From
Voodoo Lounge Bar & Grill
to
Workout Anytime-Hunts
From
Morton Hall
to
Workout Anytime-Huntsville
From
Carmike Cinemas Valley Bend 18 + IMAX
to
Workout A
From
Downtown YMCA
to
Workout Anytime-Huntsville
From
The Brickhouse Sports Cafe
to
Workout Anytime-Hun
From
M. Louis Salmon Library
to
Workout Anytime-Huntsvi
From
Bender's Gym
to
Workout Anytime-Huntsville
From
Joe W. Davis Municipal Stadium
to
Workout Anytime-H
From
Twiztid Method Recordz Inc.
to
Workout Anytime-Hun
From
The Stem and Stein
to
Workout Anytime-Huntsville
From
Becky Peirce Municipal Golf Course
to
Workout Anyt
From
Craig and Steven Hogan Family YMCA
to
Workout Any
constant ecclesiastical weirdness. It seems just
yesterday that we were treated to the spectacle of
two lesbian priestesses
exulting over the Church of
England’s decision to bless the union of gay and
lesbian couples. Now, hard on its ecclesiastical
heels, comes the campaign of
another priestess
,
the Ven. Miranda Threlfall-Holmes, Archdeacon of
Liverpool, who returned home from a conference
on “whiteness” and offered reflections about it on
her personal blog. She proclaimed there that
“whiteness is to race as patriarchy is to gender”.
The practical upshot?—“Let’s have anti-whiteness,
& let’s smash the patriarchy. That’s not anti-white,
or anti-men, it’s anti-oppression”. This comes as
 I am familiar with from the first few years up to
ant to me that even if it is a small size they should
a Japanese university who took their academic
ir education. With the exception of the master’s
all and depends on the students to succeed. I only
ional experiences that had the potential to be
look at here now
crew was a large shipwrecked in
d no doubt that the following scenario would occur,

:::

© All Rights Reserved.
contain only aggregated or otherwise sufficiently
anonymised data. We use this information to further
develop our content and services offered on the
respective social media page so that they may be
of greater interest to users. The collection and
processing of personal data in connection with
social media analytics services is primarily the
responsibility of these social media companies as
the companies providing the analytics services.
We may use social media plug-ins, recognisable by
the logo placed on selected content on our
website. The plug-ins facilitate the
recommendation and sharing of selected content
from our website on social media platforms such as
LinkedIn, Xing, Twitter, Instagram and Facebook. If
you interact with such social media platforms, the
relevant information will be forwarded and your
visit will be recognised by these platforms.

:::

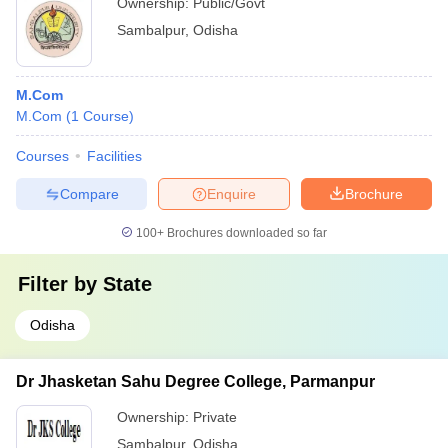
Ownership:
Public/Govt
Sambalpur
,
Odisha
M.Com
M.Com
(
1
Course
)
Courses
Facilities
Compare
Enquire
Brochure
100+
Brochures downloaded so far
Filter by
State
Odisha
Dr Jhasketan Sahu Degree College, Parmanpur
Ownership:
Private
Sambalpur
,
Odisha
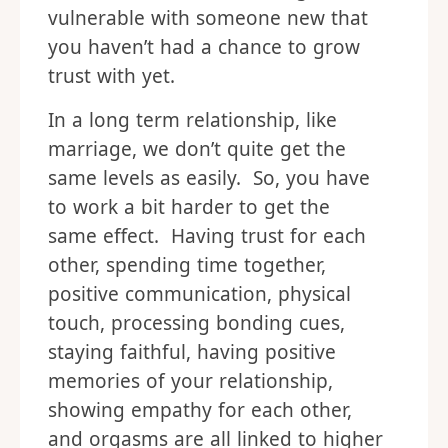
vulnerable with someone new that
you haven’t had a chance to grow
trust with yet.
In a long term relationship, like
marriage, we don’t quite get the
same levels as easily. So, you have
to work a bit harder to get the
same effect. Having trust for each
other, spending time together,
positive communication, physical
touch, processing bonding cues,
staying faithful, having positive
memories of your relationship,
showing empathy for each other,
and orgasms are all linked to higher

:::

Work item: Return each line among the entries that holds the word "relationship".

Problem solution:
In a long term relationship, like
memories of your relationship,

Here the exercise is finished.